··· DATA EXCERPTS ···
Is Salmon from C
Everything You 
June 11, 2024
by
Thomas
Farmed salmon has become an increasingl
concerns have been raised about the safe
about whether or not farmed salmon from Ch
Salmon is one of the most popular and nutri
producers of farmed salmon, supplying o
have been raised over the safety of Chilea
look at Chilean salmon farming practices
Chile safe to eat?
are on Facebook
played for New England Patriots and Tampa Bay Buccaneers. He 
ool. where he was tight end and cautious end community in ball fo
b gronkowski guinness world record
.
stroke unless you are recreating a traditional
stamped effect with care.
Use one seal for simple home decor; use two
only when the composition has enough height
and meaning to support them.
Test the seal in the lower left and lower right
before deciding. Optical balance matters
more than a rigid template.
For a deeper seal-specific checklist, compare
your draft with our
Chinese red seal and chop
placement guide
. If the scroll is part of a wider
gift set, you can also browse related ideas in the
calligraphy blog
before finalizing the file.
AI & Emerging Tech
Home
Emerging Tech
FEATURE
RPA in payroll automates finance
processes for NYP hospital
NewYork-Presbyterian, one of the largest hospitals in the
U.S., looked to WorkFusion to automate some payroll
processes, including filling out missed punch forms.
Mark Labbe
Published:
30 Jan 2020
···
··· DATA EXCERPTS ···
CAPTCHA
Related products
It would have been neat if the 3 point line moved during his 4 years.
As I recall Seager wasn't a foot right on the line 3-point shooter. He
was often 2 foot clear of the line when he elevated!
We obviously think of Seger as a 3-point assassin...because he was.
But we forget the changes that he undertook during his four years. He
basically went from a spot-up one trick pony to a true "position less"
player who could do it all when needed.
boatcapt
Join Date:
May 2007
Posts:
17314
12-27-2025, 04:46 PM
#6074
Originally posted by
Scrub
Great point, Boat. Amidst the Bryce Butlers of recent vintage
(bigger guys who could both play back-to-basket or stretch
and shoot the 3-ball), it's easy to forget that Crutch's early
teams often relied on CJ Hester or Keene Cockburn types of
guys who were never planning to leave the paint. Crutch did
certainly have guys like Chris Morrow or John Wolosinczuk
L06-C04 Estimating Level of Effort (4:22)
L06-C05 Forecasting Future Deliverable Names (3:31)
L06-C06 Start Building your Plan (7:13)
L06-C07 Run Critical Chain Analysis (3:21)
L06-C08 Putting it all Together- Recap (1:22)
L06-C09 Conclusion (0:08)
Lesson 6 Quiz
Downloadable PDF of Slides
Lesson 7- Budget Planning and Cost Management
···
TRY IT:
Copy word for word the stretch of entries above from the line that has "Salmon is one of the most popular and nutri" through the line that has "played for New", both ends included, and nothing outside it.

ANSWER FOR THE TASK:
Salmon is one of the most popular and nutri
producers of farmed salmon, supplying o
have been raised over the safety of Chilea
look at Chilean salmon farming practices
Chile safe to eat?
are on Facebook
played for New England Patriots and Tampa Bay Buccaneers. He 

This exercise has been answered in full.